EXERCISE INPUT:

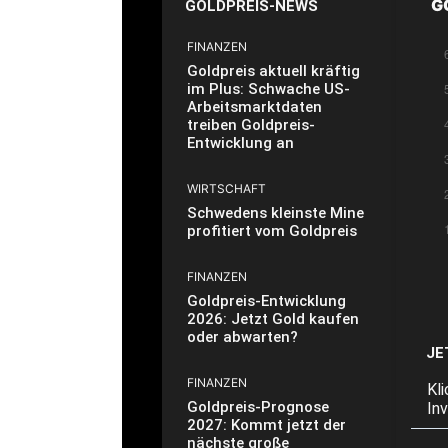
G
GOLDPREIS-NEWS
FINANZEN
Goldpreis aktuell kräftig
im Plus: Schwache US-
Arbeitsmarktdaten
treiben Goldpreis-
Entwicklung an
WIRTSCHAFT
Schwedens kleinste Mine
profitiert vom Goldpreis
FINANZEN
Goldpreis-Entwicklung
2026: Jetzt Gold kaufen
oder abwarten?
JE
FINANZEN
Kl
Goldpreis-Prognose
In
2027: Kommt jetzt der
nächste große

PROBLEM: Only the lines from the start of the material to the line with "2026: Jetzt Gold kaufen", inclusive, belong in the answer, printed exactly and free of pictures.

ANSWER TO THE PROBLEM:
G
GOLDPREIS-NEWS
FINANZEN
Goldpreis aktuell kräftig
im Plus: Schwache US-
Arbeitsmarktdaten
treiben Goldpreis-
Entwicklung an
WIRTSCHAFT
Schwedens kleinste Mine
profitiert vom Goldpreis
FINANZEN
Goldpreis-Entwicklung
2026: Jetzt Gold kaufen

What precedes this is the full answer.